Le département du Trésor américain a récemment imposé des sanctions sans précédent à un fournisseur de VPN et à son administrateur. L'agence a accusé le service VPN impliqué d'aider secrètement des gangs criminels de ransomware à cacher leur véritable identité et à lancer des cyberattaques contre diverses organisations aux États-Unis.

L’Office of Foreign Assets Control (OFAC) du Département du Trésor américain a ciblé « First VPN Service » (également connu sous le nom de 1VPNS) et son administrateur ukrainien Dmytro Rashevskyi. Dans le même temps, le Biélorusse Yegeniy Vladimirovich Silayev a également été inscrit séparément sur la liste des sanctions pour avoir vendu des « chiffreurs ». Ces outils sont conçus pour échapper à la détection par les systèmes de sécurité en déguisant les ransomwares et autres logiciels malveillants en programmes inoffensifs. Bien que Silaev ne soit pas directement lié à First VPN, les services de cryptage et d'obscurcissement qu'il fournit augmentent considérablement la difficulté pour le personnel de sécurité d'identifier et de supprimer les fichiers malveillants.
Les responsables du Trésor ont noté qu’en utilisant les services fournis par ces parties sanctionnées, les groupes de ransomwares ont causé des milliards de dollars de pertes économiques aux entreprises et aux infrastructures critiques américaines. Les organisations de victimes connues pour être connectées à l’infrastructure 1VPNS comprennent des hôpitaux, des municipalités, des sociétés de services financiers et d’autres entreprises. L’enquête a révélé que First VPN était opérationnel depuis 2014 et faisait ouvertement de la publicité sur les forums de cybercriminalité, affirmant qu’il « ne conserve pas de journaux de données » et « ne coopérera jamais avec les forces de l’ordre ».

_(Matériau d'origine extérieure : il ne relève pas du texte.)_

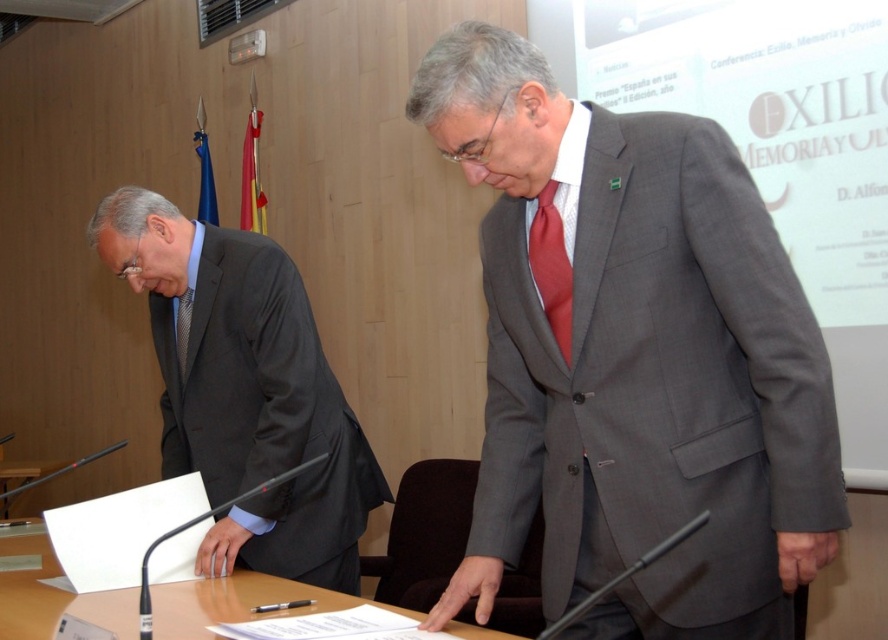 You are organizing a meeting and need to place a laptop on the largest available surface in the scene. Which object should you choose between the clear glass table at center and the white paper at lower left?

The clear glass table at center is bigger than the white paper at lower left, so you should place the laptop on the clear glass table at center.

Looking at this image, you are an event organizer preparing for a presentation. You need to ensure that the speaker can easily access their notes on the white paper at lower left without obstructing the audience view of the matte red tie at center. Is this arrangement possible?

The matte red tie at center is behind the white paper at lower left, so the speaker can access the white paper at lower left without blocking the audience view of the matte red tie at center as the paper is in front. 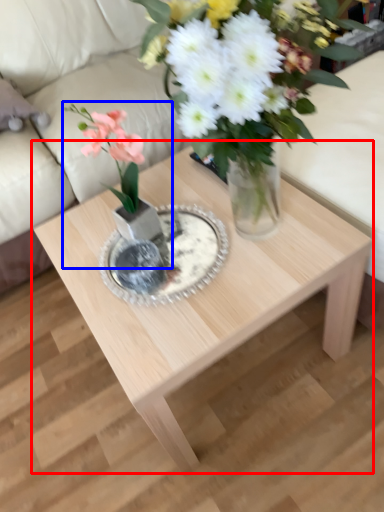 Question: Which object appears closest to the camera in this image, coffee table (highlighted by a red box) or houseplant (highlighted by a blue box)?

Choices:
 (A) coffee table
 (B) houseplant

Answer: (A)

Le VPN fait bien plus que cacher la véritable adresse IP d’un utilisateur ; Les opérateurs de ransomware utilisent son infrastructure pour masquer la source des attaques, déployer des logiciels malveillants et gérer les données confidentielles volées. En outre, Rashevsky est également soupçonné d'avoir utilisé un pseudonyme pour acheter des serveurs et d'autres infrastructures afin d'éviter d'être exclu par les sociétés de réseau concernées en raison de fréquentes plaintes concernant des activités illégales sur son serveur 1VPNS.

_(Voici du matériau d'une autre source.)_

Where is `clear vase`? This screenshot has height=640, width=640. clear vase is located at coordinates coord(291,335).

Après l'entrée en vigueur des sanctions, tous les biens et intérêts des parties sanctionnées aux États-Unis ou contrôlés par des personnes américaines seront entièrement gelés. Il est strictement interdit aux citoyens et entités américains d'effectuer des transactions avec eux, et les entreprises détenues à 50 % ou plus par des personnes sanctionnées seront également bloquées. En outre, la mesure vise à nuire considérablement à la réputation des parties impliquées et à avertir et empêcher les organisations situées en dehors des États-Unis de mener des activités commerciales avec ces personnes ciblées.

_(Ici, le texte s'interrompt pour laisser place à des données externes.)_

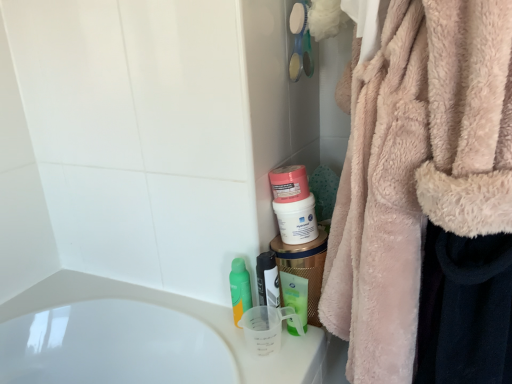 Question: Is point (246, 273) closer or farther from the camera than point (287, 297)?

Choices:
 (A) closer
 (B) farther

Answer: (B)

Question: From the image's perspective, relative to green plastic mouthwash at lower center, acting as the fourth mouthwash starting from the left, is green matte bottle at center, the 4th mouthwash in the right-to-left sequence, above or below?

Choices:
 (A) below
 (B) above

Answer: (B)

Question: Which is farther from the translucent plastic mouthwash at center, which is the 2th mouthwash from left to right?

Choices:
 (A) green matte bottle at center, the 1th mouthwash when ordered from left to right
 (B) pink matte jar at center, the 2th mouthwash viewed from the right
 (C) fuzzy pink robe at right
 (D) green plastic mouthwash at lower center, acting as the fourth mouthwash starting from the left

Answer: (C)

Question: Which object is the closest to the green plastic mouthwash at lower center, the 1th mouthwash from the right?

Choices:
 (A) pink matte jar at center, the 2th mouthwash viewed from the right
 (B) fuzzy pink robe at right
 (C) green matte bottle at center, the 4th mouthwash in the right-to-left sequence
 (D) translucent plastic mouthwash at center, which is the 3th mouthwash in right-to-left order

Answer: (D)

Les sanctions constituent un autre coup dur suite à une opération internationale conjointe des forces de l’ordre en mai de cette année. À cette époque, les forces de l’ordre de nombreux pays européens et le FBI aux États-Unis ont détruit conjointement le réseau opérationnel de First VPN. Les enquêteurs ont saisi 33 serveurs d'un seul coup, fermé les noms de domaine Surface et Tor Darknet concernés, fouillé une résidence en Ukraine et confirmé l'identité du personnel concerné qui avait payé pour utiliser le service. Cette opération tonitruante a une logique similaire à la répression menée en 2024 par le département du Trésor américain contre les opérateurs de botnets « 911 S5 », qui ont utilisé des applications VPN dites gratuites pour transformer des millions d'ordinateurs Windows en nœuds proxy résidentiels, permettant ainsi aux criminels de dissimuler plus facilement leur véritable emplacement lorsqu'ils commettent une fraude.